Actualizado 12 de septiembre de 20266 min de lectura

TL;DR

Los perros ocultan el dolor por instinto, así que casi nunca se queja. Estas son las 12 señales reales, del sueño alterado al primer minuto rígido, y las que exigen ir al veterinario ya.

TL;DR: Los perros casi nunca muestran el dolor como esperamos. Quejarse es raro. Las señales reales son cambios en su conducta normal: dormir más o peor, un primer minuto rígido tras descansar, dudar en escaleras o saltos, comer más lento o de un solo lado, una postura encorvada o con el abdomen recogido, jadeo en reposo, lamerse siempre el mismo punto y dejar de recibirte en la puerta. Si algo que tu perro siempre ha hecho con facilidad de repente le cuesta, trátalo como dolor hasta que un veterinario diga lo contrario.

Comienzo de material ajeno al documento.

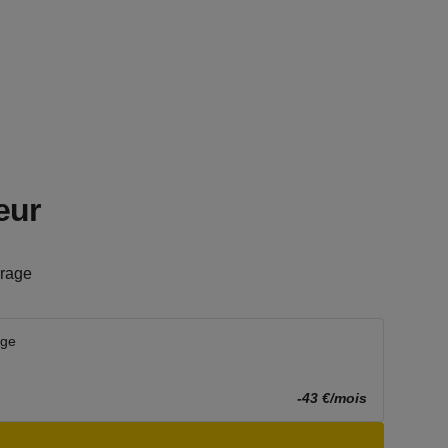
eur
rage
age
-43 €/mois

Ocultar el dolor es un instinto, no aguante. Un perro que parece débil es un objetivo, y ese cableado sigue ahí. Así que la pregunta casi nunca es "¿se está quejando mi perro?". Es "¿qué hace mi perro distinto este mes?".

¿Cuáles son las señales más comunes de dolor en un perro?

Estas son las doce que más ven los veterinarios, más o menos ordenadas por la frecuencia con la que se pasan por alto.

  1. Dormir más, o dormir peor. El dolor agota al perro y a la vez le interrumpe el descanso. Fíjate si da vueltas y se recoloca una y otra vez, o si se levanta por la noche.
  2. Un primer minuto rígido. Levantarse despacio de la siesta y soltarse tras unos pasos es el patrón clásico de artrosis temprana. Se interpreta como envejecer con normalidad. No lo es.
  3. Reticencia con escaleras, coche o sofá. Dudar al pie de la escalera, o necesitar carrerilla para saltar al maletero, es una señal articular o de espalda.
  4. Comer de otra manera. Masticar de un lado, dejar caer la comida, coger el pienso y soltarlo, o preferir comida blanda casi siempre significa dolor en la boca.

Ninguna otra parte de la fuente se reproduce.